The third surge could not have started faster and been more unruly had Sandra Bullock been at the wheel with Keanu Reeves shouting in her ear.
Then, in the last 20 days of 2020, the FDA granted emergency use authorization to the Pfizer-BioNTech and Moderna vaccines, the U.S. reported its 300,000th COVID-19 death, the CDC ACIP recommended long-term care residents and frontline healthcare workers be given “1a” status for vaccination (get it in their arms, now!), the first COVID-19 vaccine was administered in the U.S. and was followed by vaccination efforts playing out under 50 state health department plans filtered through more than 3,000 county, borough and parish health departments across the country. Finally, on Dec. 31, the CDC confirmed that the U.S. had administered about 2.8 million COVID-19 vaccine doses, well short of a goal of 20 million by year’s end.
It was… a lot.
Key Challenges and Lessons Learned
During this fifth phase, healthcare providers remained in the same crisis-recovery-recalibration-crisis cycle in which they’d been stuck for eight months. The issue was not one of creating solutions to new problems but of finding the stamina to fight new versions of old problems.

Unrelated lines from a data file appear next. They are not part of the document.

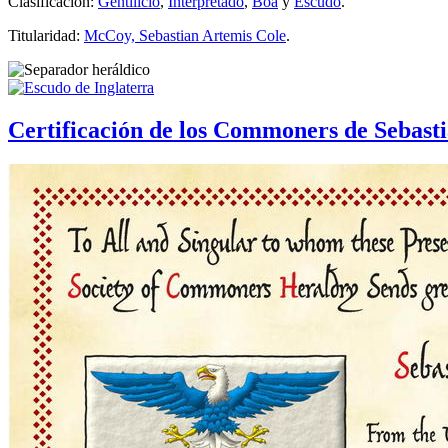
Clasificación:
Gentilicio
,
Interpretado
,
Boa
y
Escudo
.
Titularidad:
McCoy, Sebastian Artemis Cole
.
Certificación de los Commoners de Sebas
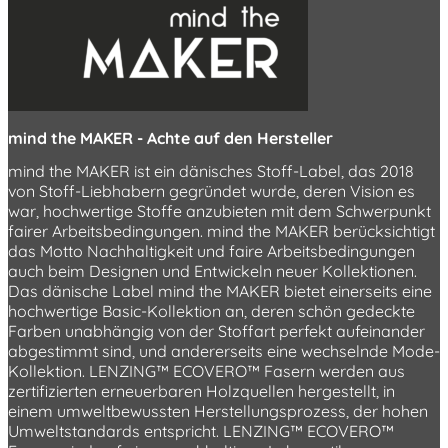
mind the MAKER - Achte auf den Hersteller
mind the MAKER ist ein dänisches Stoff-Label, das 2018
von Stoff-Liebhabern gegründet wurde, deren Vision es
war, hochwertige Stoffe anzubieten mit dem Schwerpunkt
fairer Arbeitsbedingungen. mind the MAKER berücksichtigt
das Motto Nachhaltigkeit und faire Arbeitsbedingungen
auch beim Designen und Entwickeln neuer Kollektionen.
Das dänische Label mind the MAKER bietet einerseits eine
hochwertige Basic-Kollektion an, deren schön gedeckte
Farben unabhängig von der Stoffart perfekt aufeinander
abgestimmt sind, und andererseits eine wechselnde Mode-
Kollektion. LENZING™ ECOVERO™ Fasern werden aus
zertifizierten erneuerbaren Holzquellen hergestellt, in
einem umweltbewussten Herstellungsprozess, der hohen
Umweltstandards entspricht. LENZING™ ECOVERO™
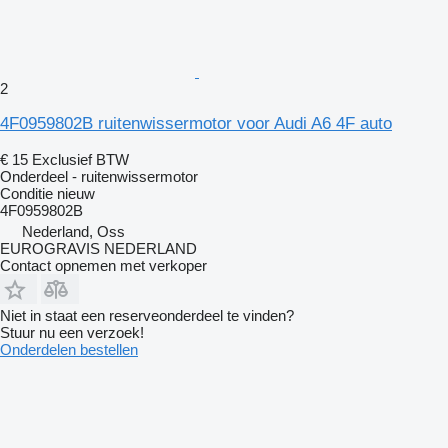
2
4F0959802B ruitenwissermotor voor Audi A6 4F auto
€ 15
Exclusief BTW
Onderdeel - ruitenwissermotor
Conditie
nieuw
4F0959802B
Nederland, Oss
EUROGRAVIS NEDERLAND
Contact opnemen met verkoper
Niet in staat een reserveonderdeel te vinden?
Stuur nu een verzoek!
Onderdelen bestellen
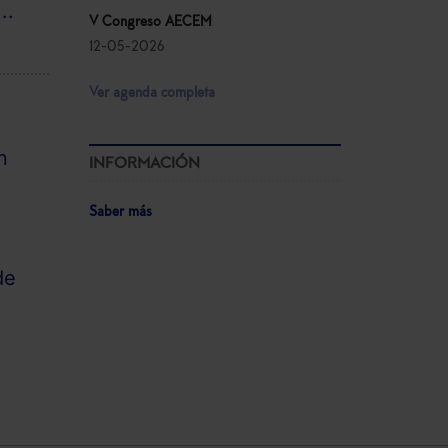
..
V Congreso AECEM
12-05-2026
Ver agenda completa
n
INFORMACIÓN
s
Saber más
de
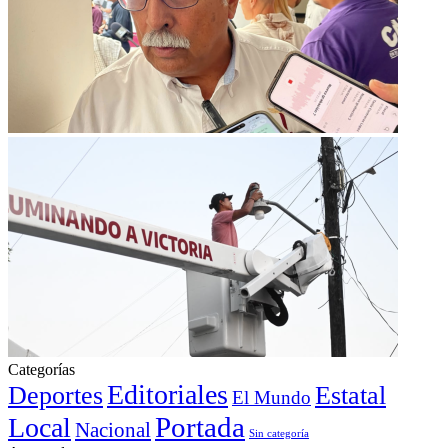
Categorías
Editoriales
Deportes
Estatal
El Mundo
Portada
Local
Nacional
Sin categoría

Here are a few ways they did it.
Anticipate the next test and ask for the answers.
Many savvy healthcare providers had deployed internal pulse polling at pivotal points throughout the pandemic and that continued throughout this period. When it became clear that vaccines were coming sooner rather than later, providers used short, internal polls to seek their teams’ vaccine preferences and to shape vaccine protocols and communications. The best of these polls featured questions about why team members were or were not planning to receive the vaccine, which allowed for vaccine communications to be tailored to individual aspirations and doubts. To be clear, this was an effective approach but unfortunately one that didn’t get enough traction – as my colleague Kim Fox takes apart in the next piece.
Going forward: We must anticipate when a change or challenges are emerging, and we must give our team members the opportunity to tell us what it means to them.
Counteract distraction and fatigue with familiarity and purpose.
Pandemic fatigue was not a new challenge during the third surge, but it looked different this time around. Records for cases, hospitalizations and deaths were being set and surpassed with increasing frequency. Political turmoil had intensified. The authorization of two COVID-19 vaccines meant new protocols would need to be created and implemented alongside current protocols. While accustomed to being apart, families and friends were now bracing to miss cherished holiday traditions.
Also, the vaccine offered healthcare workers something they had not had access to in a long time: a choice. While they found themselves fatigued, they were also empowered at a point in the pandemic when nobody could force them to take what many had long assumed to be the next given step.
Providers responded to this familiar, yet evolved holiday-season version of pandemic fatigue by collecting and sharing testimonials from willing team members and used them to allay the concerns of hesitant team members. Where earlier pandemic messaging came from leaders-by-title via all-employee webinars, newsletters and intranet sites, vaccine messages during the third surge increasingly came from leaders-by-reputation in small-team huddles, inter-team conversations, video messages and social media.
Going forward: Remember that while distraction and fatigue become apparent in how we work against the pandemic, focus and commitment are engendered by reminding our team of why we work against the pandemic.
A Plot Twist We Didn’t See Coming
Up until this phase of the pandemic, healthcare providers had retained a certain level of control, up to a point, at least. The absence of active national leadership allowed them to shape their response to both their organization and market. That changed when the vaccines arrived, and providers found themselves caught between state and local eligibility guidance, national and local dose supplies and shipping schedules, and a public who assumed providers had a higher degree of control over vaccine administration than was the case.
Many providers were caught flat-footed and are still trying to optimize their external communications strategy to satisfy community demands for decisive information and action in a situation that is fluctuating on daily basis.
Going forward: Assume we’ll have less control over what happens with vaccines and how, while still being relied on to deliver timely and actionable information. We should expand our transparent communications beyond our pandemic response to also clarify our role relative to the larger vaccine effort, how we can help our patients and how we’re different than other players. Taking these steps now with COVID-19-related issues will serve us well when the next crisis (big or small) hits.
If this approach sounds familiar – for example, like an integrated marketing and communications campaign that differentiates you from the competition – it should. We’re still very much in the pandemic, but the fifth phase put us front and center with the general public. It’s time to engage them like no one else can.